Material for this exercise:
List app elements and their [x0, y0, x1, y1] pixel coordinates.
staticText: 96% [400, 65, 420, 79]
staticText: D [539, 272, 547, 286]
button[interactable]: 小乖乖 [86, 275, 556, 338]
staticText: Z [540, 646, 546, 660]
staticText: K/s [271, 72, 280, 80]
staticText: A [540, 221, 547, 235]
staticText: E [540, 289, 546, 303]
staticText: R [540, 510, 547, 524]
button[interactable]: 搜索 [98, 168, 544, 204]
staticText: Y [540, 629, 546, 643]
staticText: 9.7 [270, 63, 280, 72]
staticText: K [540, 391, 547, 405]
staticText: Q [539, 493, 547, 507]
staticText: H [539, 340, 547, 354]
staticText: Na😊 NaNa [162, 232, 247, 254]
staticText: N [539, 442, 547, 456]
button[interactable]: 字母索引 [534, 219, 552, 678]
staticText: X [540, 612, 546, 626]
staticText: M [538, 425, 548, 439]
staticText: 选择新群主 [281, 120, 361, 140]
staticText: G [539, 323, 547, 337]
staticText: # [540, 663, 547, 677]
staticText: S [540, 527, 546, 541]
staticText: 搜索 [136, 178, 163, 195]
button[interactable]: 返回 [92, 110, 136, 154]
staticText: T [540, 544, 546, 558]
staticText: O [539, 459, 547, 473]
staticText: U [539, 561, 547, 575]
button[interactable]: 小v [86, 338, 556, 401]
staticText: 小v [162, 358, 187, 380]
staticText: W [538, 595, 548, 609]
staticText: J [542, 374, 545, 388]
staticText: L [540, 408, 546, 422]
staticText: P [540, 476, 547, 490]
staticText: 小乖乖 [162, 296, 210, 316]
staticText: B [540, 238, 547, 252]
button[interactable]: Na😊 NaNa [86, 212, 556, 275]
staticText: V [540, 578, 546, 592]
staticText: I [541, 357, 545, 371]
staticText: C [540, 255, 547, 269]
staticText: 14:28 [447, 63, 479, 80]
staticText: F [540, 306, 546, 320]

Exercise aim: Copy out the records above exactly and completely.

Response to this exercise:
List app elements and their [x0, y0, x1, y1] pixel coordinates.
staticText: 96% [400, 65, 420, 79]
staticText: D [539, 272, 547, 286]
button[interactable]: 小乖乖 [86, 275, 556, 338]
staticText: Z [540, 646, 546, 660]
staticText: K/s [271, 72, 280, 80]
staticText: A [540, 221, 547, 235]
staticText: E [540, 289, 546, 303]
staticText: R [540, 510, 547, 524]
button[interactable]: 搜索 [98, 168, 544, 204]
staticText: Y [540, 629, 546, 643]
staticText: 9.7 [270, 63, 280, 72]
staticText: K [540, 391, 547, 405]
staticText: Q [539, 493, 547, 507]
staticText: H [539, 340, 547, 354]
staticText: Na😊 NaNa [162, 232, 247, 254]
staticText: N [539, 442, 547, 456]
button[interactable]: 字母索引 [534, 219, 552, 678]
staticText: X [540, 612, 546, 626]
staticText: M [538, 425, 548, 439]
staticText: 选择新群主 [281, 120, 361, 140]
staticText: G [539, 323, 547, 337]
staticText: # [540, 663, 547, 677]
staticText: S [540, 527, 546, 541]
staticText: 搜索 [136, 178, 163, 195]
button[interactable]: 返回 [92, 110, 136, 154]
staticText: T [540, 544, 546, 558]
staticText: O [539, 459, 547, 473]
staticText: U [539, 561, 547, 575]
button[interactable]: 小v [86, 338, 556, 401]
staticText: 小v [162, 358, 187, 380]
staticText: W [538, 595, 548, 609]
staticText: J [542, 374, 545, 388]
staticText: L [540, 408, 546, 422]
staticText: P [540, 476, 547, 490]
staticText: 小乖乖 [162, 296, 210, 316]
staticText: B [540, 238, 547, 252]
button[interactable]: Na😊 NaNa [86, 212, 556, 275]
staticText: V [540, 578, 546, 592]
staticText: I [541, 357, 545, 371]
staticText: C [540, 255, 547, 269]
staticText: 14:28 [447, 63, 479, 80]
staticText: F [540, 306, 546, 320]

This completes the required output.